Freedoms of association and assembly are generally respected, though Cyprus received international criticism in 2011 for putting Doros Polycarpou, director of the local human rights group KISA, on trial for illegal assembly. Polycarpou had organized a multi-cultural unity festival in the city of Larnaca in December 2010, which had been attacked by members of the far-right nationalist group ELAM; a Turkish Cypropt musician was stabbed during the incident. The trial was ongoing at year's end. Nongovernmental organizations (NGOs) generally operate without government interference. Workers have the right to strike and to form trade unions without employer authorization.
The independent judiciary operates according to the British tradition, upholding due process rights. However, the ECHR ruled against Cyprus in 2009 for failure to provide a timely trial in a case that lasted nearly six years. The problem of indefinite detentions of asylum seekers has improved somewhat since the country's ombudswoman filed complaints on the matter in 2008, but long-term detention of migrants continues. The Council of Europe and other groups have noted cases of police brutality, including targeted beatings of minorities. Prison overcrowding has decreased but remains a problem.
A 1975 agreement between the two sides of the island governs treatment of minorities. Turkish Cypriots are now entitled to Republic of Cyprus passports, and thousands have obtained them. However, Turkish Cypriots in the south have reported difficulty obtaining identity cards and other documents, as well as harassment and discrimination. Asylum seekers face regular discrimination, especially in employment, and KISA has warned of racially motivated attacks.
Since 2004, all citizens have been able to move freely throughout the island using a growing number of border crossings. While the Greek Cypriots have thwarted attempts to lift international trade and travel bans on the north, trade continues to increase between the two sides.
The status of property abandoned by those moving across the Green Line after the 1974 invasion is a point of contention in reunification talks. A 1991 law states that property left by Turkish Cypriots belongs to the state. Under the law in the north, Greek Cypriots can appeal to the Immovable Property Comission (IPC), which in March 2010 was recognized by the ECHR as an adequate local authority for the resolution of property disputes. As of October 2011, the IPC had processed 2,095 applications and settled 181 cases, in which more than $720 million have been dispersed.

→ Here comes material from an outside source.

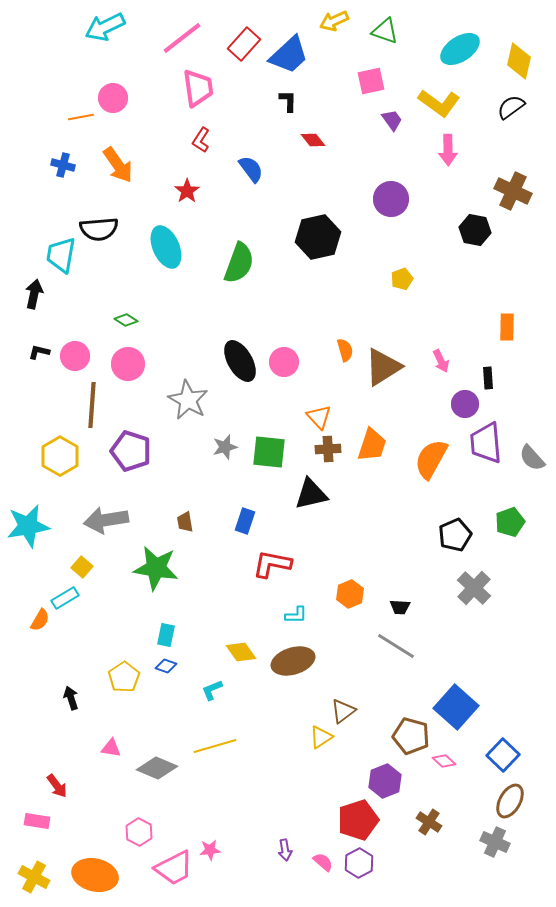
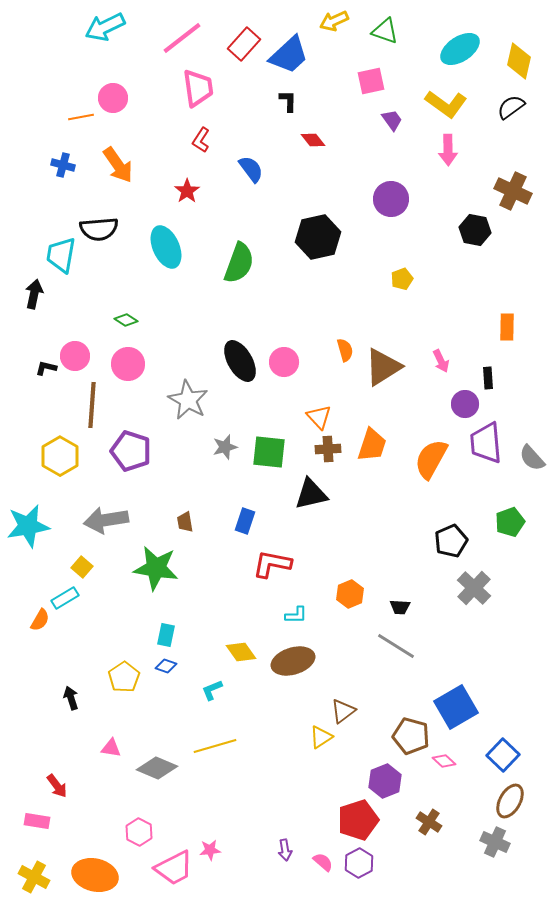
yellow L-shape at (439, 103): moved 7 px right, 1 px down
black L-shape at (39, 352): moved 7 px right, 16 px down
black pentagon at (455, 535): moved 4 px left, 6 px down
blue square at (456, 707): rotated 18 degrees clockwise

Gender discrimination in the workplace, sexual harassment, and violence against women are problems in Cyprus. Women are underrepresented in government, with only three women in the cabinet and six in the parliament. While the government has made genuine progress in preventing human trafficking and launched a new anti-trafficking plan in 2010, Cyprus remains a transit and destination country, and prosecution is weak. In January 2010, The ECHR found Cyprus guilty of failing to protect a 20-year-old Russian woman who fell to her death while trying to escape a cabaret where she was forced to work.
The numerical ratings and status listed here do not reflect conditions in Northern Cyprus, which is examined in a separate report.